I thought about my feelings of being stuck. My choice to get up and run or stay in bed. My choice to eat an apple or ice cream. The choice to write or watch television. The choice to talk with God or watch television.

Goes back to the quote I have as my screen saver on my computer from the book Greater by Steven Furtick, "A big dream without a small start is nothing but a daydream."

I felt like a deflated quarterback coming into the locker room at half time after several sacks and interceptions. Coach gives us a pep talk to encourage us and excite us for the second half. I wanted to stand up and cheer and run back onto that field, ready to face the enemy and win the game.

After the service, I stood up and talked with the others from the Koinania Sunday School class who sat in the pew with me and said, "I want to go chase some lions!"

When I got home, I told Mike and the girls about it (while on the way to Dairy Queen.
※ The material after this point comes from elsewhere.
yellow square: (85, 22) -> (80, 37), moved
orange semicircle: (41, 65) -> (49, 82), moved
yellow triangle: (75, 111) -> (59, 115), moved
I had promised them ice cream when I got home.)

I was still fired up this morning. I woke up before the alarm went off, ready to go for a run. Mike and his youngest girl, Shelby, came with me. I have never in my life run outside in the dark and cold. There was frost on the roof, but I didn't care. It was fun, though, especially with them with me.
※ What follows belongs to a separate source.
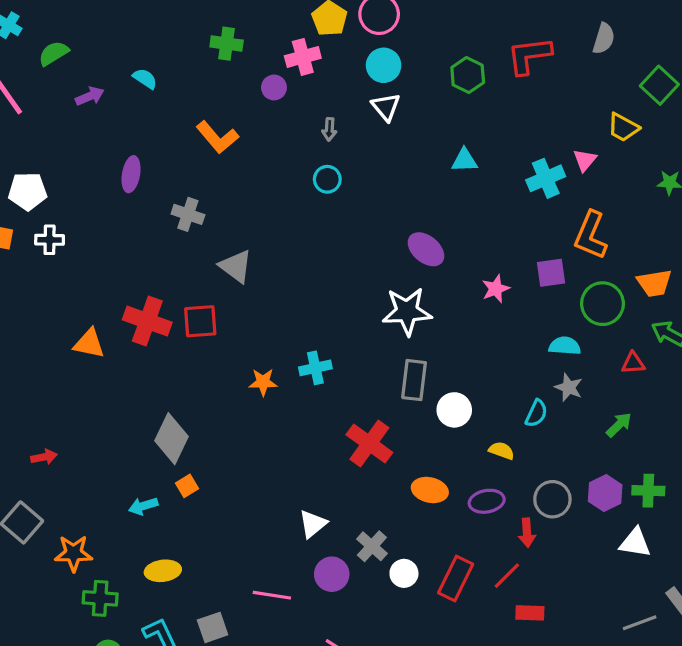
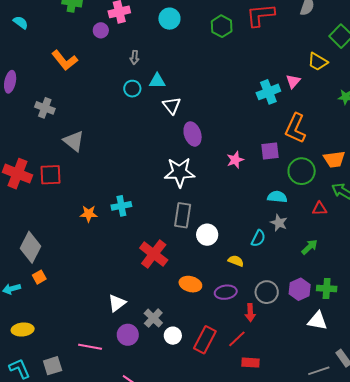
white triangle: (386, 107) -> (172, 106), moved
cyan triangle: (464, 160) -> (157, 81), moved
purple ellipse: (426, 249) -> (193, 134), turned 30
I know life is a cycle and I will not be this high every morning. However, after three tough years and one year of being uncertain of the who, what, why of life, I FINALLY feel like I'm coming out of the other side of a dense fog.

I have clung to hope. I have reached for inspiration, but until last night, I feel like it was all my efforts, empty efforts that never lasted more than a moment. This time is different somehow. I feel like instead of me reaching and jumping and climbing and falling, God held out His hand for me to clasp. He pulled me up out of that pit. The clouds parted and angels sang. He set me down on solid ground, smiling at me like a Father smiling at His beloved child. He lets go of my hand and tells me to run, go chase that lion. I feel free.

That's it...I feel free...no longer weighed down by the weight of divorce and cancer and constant self-failure. You know, I was so eager to be where I am at this very moment. I tried to create this feeling for myself time and again.

What happened yesterday is normally the type of thing that happens for me at Gethsemane. I cancelled my trip scheduled for the first week in November because of my upcoming surgery at the end of November. I could not justify taking a week vacation then being out sick for many weeks.

I felt at peace about it, like God was telling me it was okay. I didn't need to get lost in the woods to hear His voice. I thought I needed Gethsemane to break through the fog I was in. Again, me trying to create a moment.

He met me right where I was. This is the lesson for me. If I simply wait on Him, He will come for me. And, it is SO much easier and requires much less effort if I wait for Him to extend His hand rather than fight to reach Him from the pit I have dug for myself. But that is human life. I'm sure I will fight again.

My friend Mike asked me if this was going to become my new saying. I had been over using the phrase, "finish strong." Yep, I think I will now wear out the phrase "chasing lions."

Well, I'm off to chase another lion!